January 20, 2024

Carrier Screening

Understanding Carrier Screening

Carrier screening is a genetic test that reveals whether you carry a DNA change that could lead to a genetic disorder in your child. Because carriers often do not display any symptoms associated with the genetic disorder they carry, screening is a valuable tool that helps individuals and couples gain insights into potential genetic risks for their children. 

Why is Carrier Screening Important?

If you carry a DNA change, your children may be at risk of developing a genetic disorder. Most disorders targeted by carrier screening are known as recessive genetic disorders, though some are X-linked. Recessive genetic disorders typically require the presence of two abnormal copies of a gene. For a child to be at risk of inheriting a recessive genetic disorder, both parents must be carriers of the same condition.

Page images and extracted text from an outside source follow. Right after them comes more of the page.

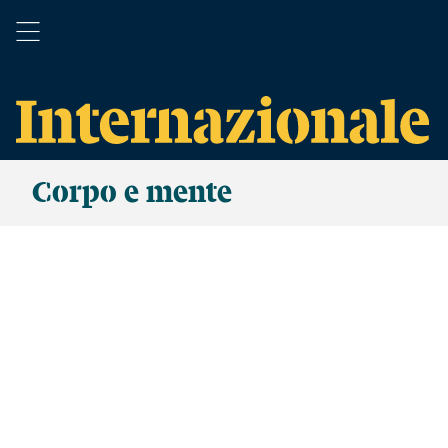
Corpo e mente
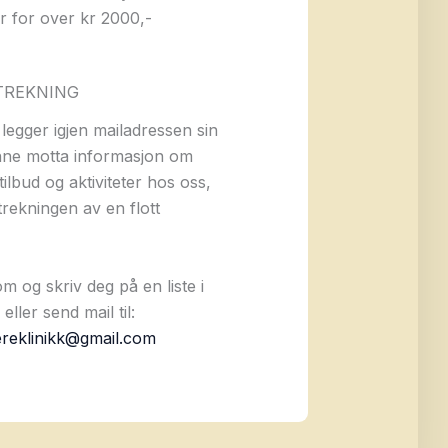
r for over kr 2000,-
TREKNING
legger igjen mailadressen sin
nne motta informasjon om
tilbud og aktiviteter hos oss,
trekningen av en flott
 og skriv deg på en liste i
eller send mail til:
ereklinikk@gmail.com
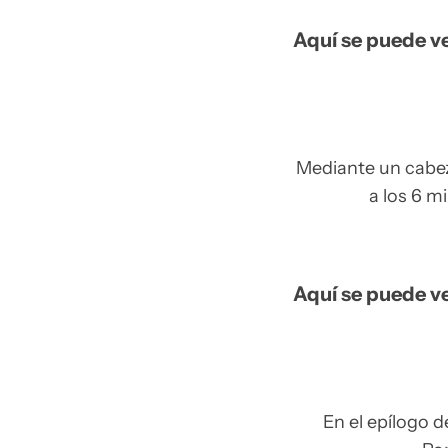
Aquí se puede ve
Mediante un cabez
a los 6 m
Aquí se puede ve
En el epílogo 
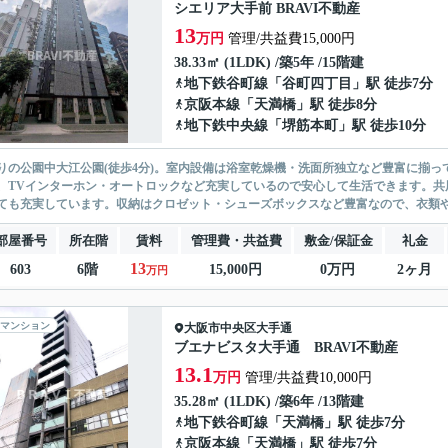
シエリア大手前 BRAVI不動産
13
万円
管理/共益費15,000円
38.33㎡ (1LDK) /築5年 /15階建
地下鉄谷町線
「
谷町四丁目
」駅 徒歩7分
京阪本線
「
天満橋
」駅 徒歩8分
地下鉄中央線
「
堺筋本町
」駅 徒歩10分
りの公園中大江公園(徒歩4分)。室内設備は浴室乾燥機・洗面所独立など豊富に揃
、TVインターホン・オートロックなど充実しているので安心して生活できます。共
ても充実しています。収納はクロゼット・シューズボックスなど豊富なので、衣類や履
部屋番号
所在階
賃料
管理費・共益費
敷金/保証金
礼金
13
603
6階
15,000円
0万円
2ヶ月
万円
マンション
大阪市中央区
大手通
ブエナビスタ大手通 BRAVI不動産
13.1
万円
管理/共益費10,000円
35.28㎡ (1LDK) /築6年 /13階建
地下鉄谷町線
「
天満橋
」駅 徒歩7分
京阪本線
「
天満橋
」駅 徒歩7分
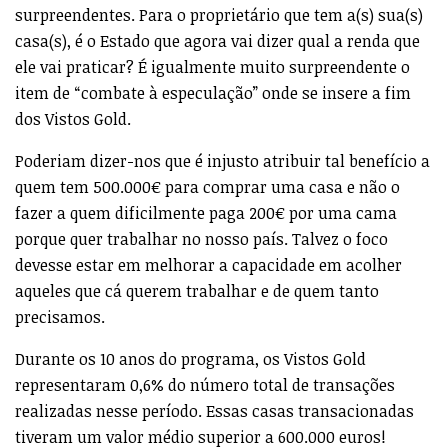
surpreendentes. Para o proprietário que tem a(s) sua(s)
casa(s), é o Estado que agora vai dizer qual a renda que
ele vai praticar? É igualmente muito surpreendente o
item de “combate à especulação” onde se insere a fim
dos Vistos Gold.
Poderiam dizer-nos que é injusto atribuir tal benefício a
quem tem 500.000€ para comprar uma casa e não o
fazer a quem dificilmente paga 200€ por uma cama
porque quer trabalhar no nosso país. Talvez o foco
devesse estar em melhorar a capacidade em acolher
aqueles que cá querem trabalhar e de quem tanto
precisamos.
Durante os 10 anos do programa, os Vistos Gold
representaram 0,6% do número total de transações
realizadas nesse período. Essas casas transacionadas
tiveram um valor médio superior a 600.000 euros!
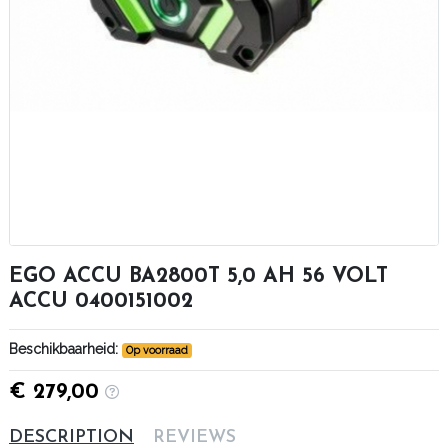
EGO ACCU BA2800T 5,0 AH 56 VOLT
ACCU 0400151002
Beschikbaarheid:
Op voorraad
€ 279,00
DESCRIPTION
REVIEWS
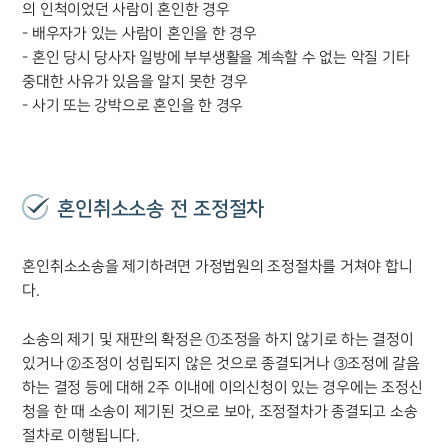
의 인척이었던 사람이 혼인한 경우
- 배우자가 있는 사람이 혼인을 한 경우
- 혼인 당시 당사자 일방에 부부생활을 계속할 수 없는 악질 기타
중대한 사유가 있음을 알지 못한 경우
- 사기 또는 강박으로 혼인을 한 경우
혼인취소소송 전 조정절차
혼인취소소송을 제기하려면 가정법원의 조정절차를 거쳐야 합니
다.
소송의 제기 및 재판의 확정은 ①조정을 하지 않기로 하는 결정이
있거나 ②조정이 성립되지 않은 것으로 종결되거나 ③조정에 갈음
하는 결정 등에 대해 2주 이내에 이의신청이 있는 경우에는 조정신
청을 한 때 소송이 제기된 것으로 보아, 조정절차가 종결되고 소송
절차로 이행됩니다.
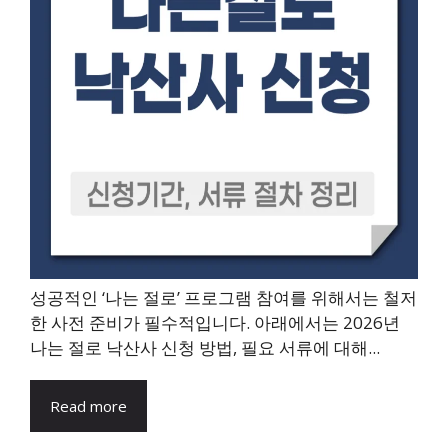
성공적인 ‘나는 절로’ 프로그램 참여를 위해서는 철저
한 사전 준비가 필수적입니다. 아래에서는 2026년
나는 절로 낙산사 신청 방법, 필요 서류에 대해...
Read more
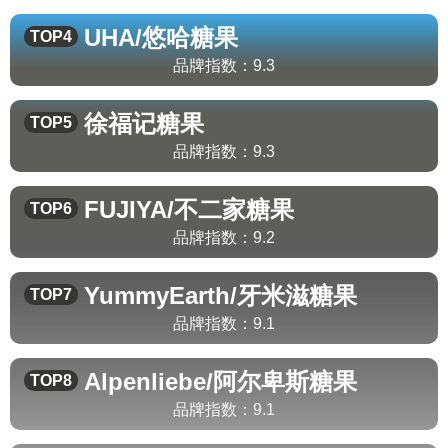
UHA/悠哈
糖果
TOP4
品牌指数：
9.3
徐福记
糖果
TOP5
品牌指数：
9.3
FUJIYA/不二家
糖果
TOP6
品牌指数：
9.2
YummyEarth/牙米滋
糖果
TOP7
品牌指数：
9.1
Alpenliebe/阿尔卑斯
糖果
TOP8
品牌指数：
9.1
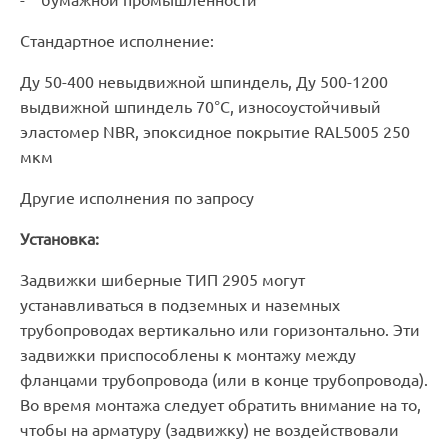
- бумажной промышленности
Стандартное исполнение:
Ду 50-400 невыдвижной шпиндель, Ду 500-1200
выдвижной шпиндель 70°С, износоустойчивый
эластомер NBR, эпоксидное покрытие RAL5005 250
мкм
Другие исполнения по запросу
Установка:
Задвижки шиберные ТИП 2905 могут
устанавливаться в подземных и наземных
трубопроводах вертикально или горизонтально. Эти
задвижки приспособлены к монтажу между
фланцами трубопровода (или в конце трубопровода).
Во время монтажа следует обратить внимание на то,
чтобы на арматуру (задвижку) не воздействовали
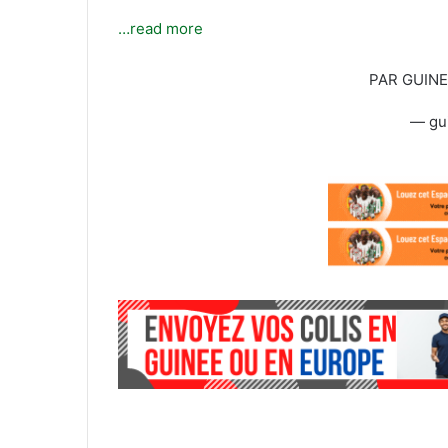
l
…read more
PAR GUIN
— gu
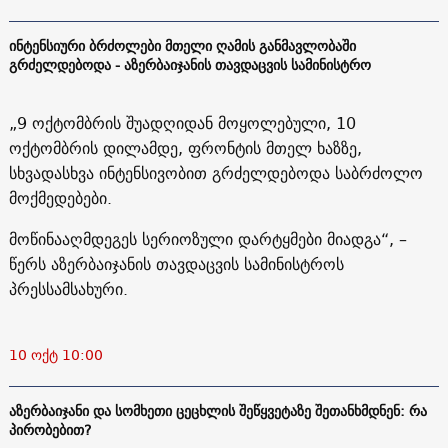
ინტენსიური ბრძოლები მთელი ღამის განმავლობაში
გრძელდებოდა - აზერბაიჯანის თავდაცვის სამინისტრო
„9 ოქტომბრის შუადღიდან მოყოლებული, 10
ოქტომბრის დილამდე, ფრონტის მთელ ხაზზე,
სხვადასხვა ინტენსივობით გრძელდებოდა საბრძოლო
მოქმედებები.
მოწინააღმდეგეს სერიოზული დარტყმები მიადგა“, –
წერს აზერბაიჯანის თავდაცვის სამინისტროს
პრესსამსახური.
10 ოქტ 10:00
აზერბაიჯანი და სომხეთი ცეცხლის შეწყვეტაზე შეთანხმდნენ: რა
პირობებით?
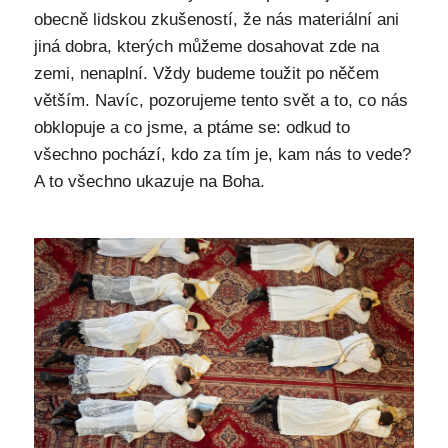
obecně lidskou zkušeností, že nás materiální ani
jiná dobra, kterých můžeme dosahovat zde na
zemi, nenaplní. Vždy budeme toužit po něčem
větším. Navíc, pozorujeme tento svět a to, co nás
obklopuje a co jsme, a ptáme se: odkud to
všechno pochází, kdo za tím je, kam nás to vede?
A to všechno ukazuje na Boha.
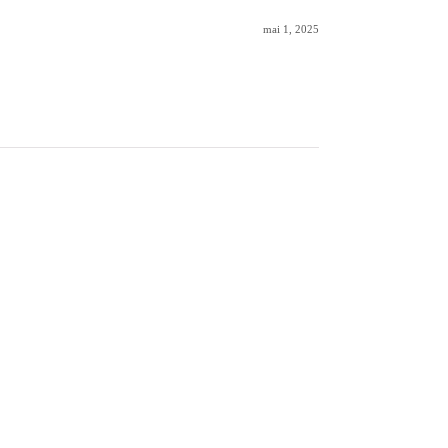
mai 1, 2025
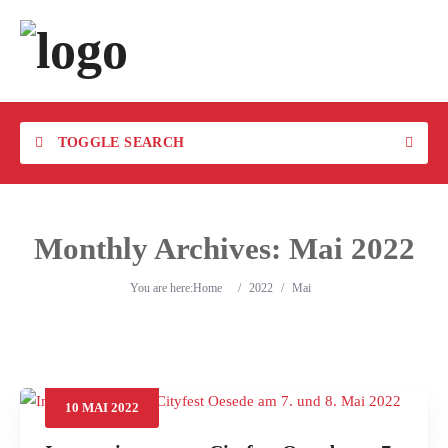
TOGGLE SEARCH
Monthly Archives:
Mai 2022
You are here:
Home
/
2022
/
Mai
10
MAI
2022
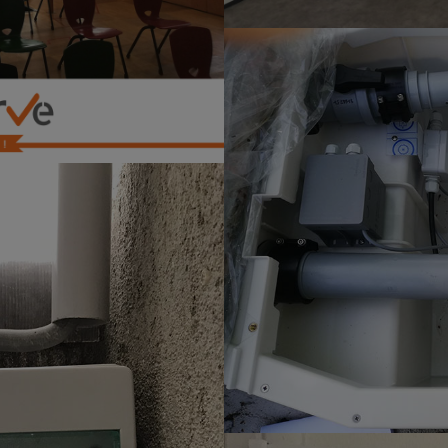
Rénovation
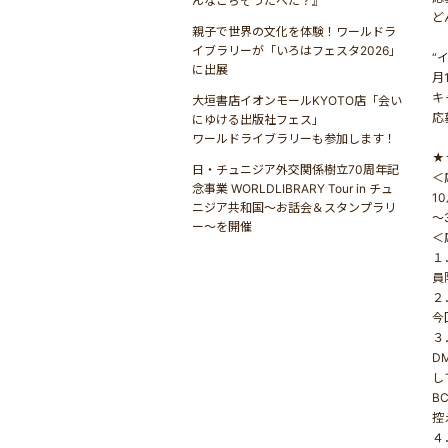
んなごちそうたべた？』
ど
親子で世界の文化を体験！ワールドラ
イブラリーが「いろはフェスタ2026」
“
に出展
月
キ
大垣書店イオンモールKYOTO店「会い
応
にゆける出版社フェス」
ワールドライブラリーも参加します！
★
日・チュニジア外交関係樹立70周年記
＜
念事業 WORLDLIBRARY Tour in チュ
1
ニジア共和国〜お話会＆スタンプラリ
～
ー〜を開催
＜
１
員
２
今
３
D
し
B
控
４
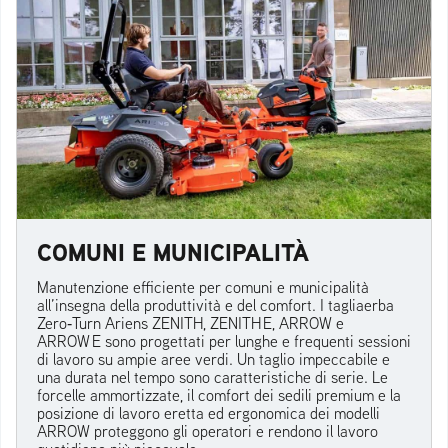
COMUNI E MUNICIPALITÀ
Manutenzione efficiente per comuni e municipalità
all’insegna della produttività e del comfort. I tagliaerba
Zero‑Turn Ariens ZENITH, ZENITH E, ARROW e
ARROW E sono progettati per lunghe e frequenti sessioni
di lavoro su ampie aree verdi. Un taglio impeccabile e
una durata nel tempo sono caratteristiche di serie. Le
forcelle ammortizzate, il comfort dei sedili premium e la
posizione di lavoro eretta ed ergonomica dei modelli
ARROW proteggono gli operatori e rendono il lavoro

X-linked disorders are associated with genes located on the X chromosome. In the context of carrier screening, this means that women may carry a genetic change on one of their X chromosomes without showing symptoms, but they can potentially pass it on to their children. In the case of X-linked disorders in women, each pregnancy carries a 50% chance of being affected by the disorder.

Chances if Both Parents are Carriers?

If both parents are carriers of the same autosomal recessive condition, there’s a 25% chance of having an affected child in each pregnancy. Being aware of your carrier status assists you and your physician in making informed decisions regarding pregnancy planning.

Who Should Have Carrier Screening?

If you have a family history of genetic disorders, discussing it with your doctor is essential. They may refer you to a genetic counselor to assess your family history and determine if additional genetic testing is necessary. However, anyone can be a carrier of a genetic condition, including healthy individuals with no family history of a genetic disorder. Carrier screening is not just for those with known family histories; it’s for everyone planning to have children.

Positive Results and Partner Screening

If your carrier screening results are positive, it’s crucial to screen your partner to assess the risk of recessive genetic disorders in your children. HNL Lab Medicine conducts partner screening for the same genetic disorder at no additional charges for eligible individuals.

When to Undergo Carrier Screening?

While carrier screening is best done before getting pregnant, it can also be done during pregnancy. Knowing your carrier status before pregnancy helps you make informed decisions about the best reproductive options for you, including considering advanced reproductive technologies.

Testing Process and Results

Once you and your doctor decide on carrier screening tests, your doctor will place an order for the tests. You can then visit any HNL Lab Medicine Patient Service Center to have your blood drawn. Results are typically available within 7-14 days and can be accessed on MyHNLAccess.com, the HNL Lab Medicine patient portal.

Conditions Screened and HNL Lab Medicine’s Offerings

HNL Lab Medicine offers carrier screening for 46 recessive and X-linked genetic disorders, including cystic fibrosis, spinal muscular atrophy, Fragile X, and sickle cell disease.

  • Cystic Fibrosis is characterized by thick, sticky mucus affecting organs. Modern treatments allow many to live well into adulthood.
  • Spinal Muscular Atrophy (SMA) causes muscle weakness, with severity differing in types. The most severe form, type I, manifests within the first few months of life.
  • Fragile X causes developmental problems, learning disabilities, and cognitive impairment. This condition is more severe in males; female carriers may experience premature ovarian failure.
  • Sickle Cell Disease affects hemoglobin, causing anemia, infections, and pain episodes. Severity varies among individuals.

Understanding and considering carrier screening is a proactive step towards ensuring the health and well-being of your future family. If you have any concerns or questions, consult with your healthcare provider for personalized guidance.